Corporation tax is currently at the level that can generate most revenue for the economy and this must be protected in the face of growing international competition, the Enterprise Strategy Group has concluded.
The group recommends that the Government should reiterate its commitment to the 12.5 per cent corporation tax rate so that the Republic's appeal as an investment location remains clear.
The current level of corporation tax is the "revenue-maximising rate" for the economy, the group believes. "We now require certainty about a continuing low tax regime," the group advises in its report, Ahead of the Curve.
This is particularly necessary, according to the report, because a number of competing nations are moving towards lower corporation tax rates.
The report points out that Switzerland and five of the 10 member-states that joined the EU in May have recently proposed or passed tax-cutting legislation.
Competition on the inward investment front is also developing in states outside Europe, such as Singapore, Puerto Rico and China, which have very low tax rates.
The Enterprise Strategy Group has also called for the system of charging VAT on e-commerce transactions to be changed to make Irish web-based businesses more competitive.
The Republic currently charges VAT at 21 per cent on business-to-consumer (B2C) transactions over the internet. This is one of the highest in Europe, leaving Irish suppliers at a "significant competitive disadvantage in the B2C market", according to the strategy group.

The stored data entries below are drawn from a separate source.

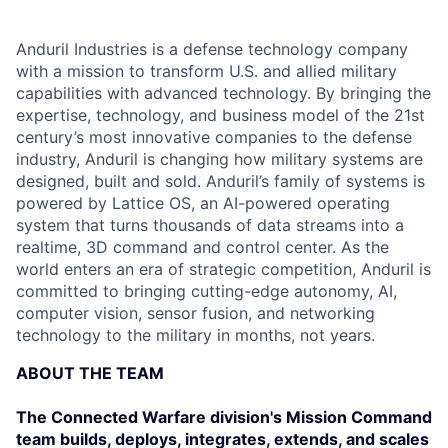
Anduril Industries is a defense technology company
with a mission to transform U.S. and allied military
capabilities with advanced technology. By bringing the
expertise, technology, and business model of the 21st
century’s most innovative companies to the defense
industry, Anduril is changing how military systems are
designed, built and sold. Anduril’s family of systems is
powered by Lattice OS, an AI-powered operating
system that turns thousands of data streams into a
realtime, 3D command and control center. As the
world enters an era of strategic competition, Anduril is
committed to bringing cutting-edge autonomy, AI,
computer vision, sensor fusion, and networking
technology to the military in months, not years.
ABOUT THE TEAM
The Connected Warfare division's Mission Command
team builds, deploys, integrates, extends, and scales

The report recommends that the Government push the EU to change VAT rules so that the tax could be applied at the standard rate in application where the customer lives, rather than where the product is sold.
As well as affecting indigenous companies, this makes Ireland less attractive to foreign firms that sell products such as music and software delivery over the web, according to the group. The advice on VAT was welcomed by ICT Ireland, the IBEC association representing IT companies, which said such a move would create a level playing field in a market expected to be worth €200 billion by 2006.
The Enterprise Strategy Group goes on to recommend that a 20 per cent tax credit for research and development (R&D) introduced after last year's Budget be monitored to ensure their effectiveness.
The credits are currently only available for "incremental" R&D rather than research that was already being undertaken before last year.
The group also advises that carbon taxes, due to be introduced as part of the Kyoto Protocol, should be introduced at a low level, with an increase possible at a later date if necessary.
The group recommends that the tax should be applied to all business sectors, so that each can contribute "proportionally" to the reduction of emissions.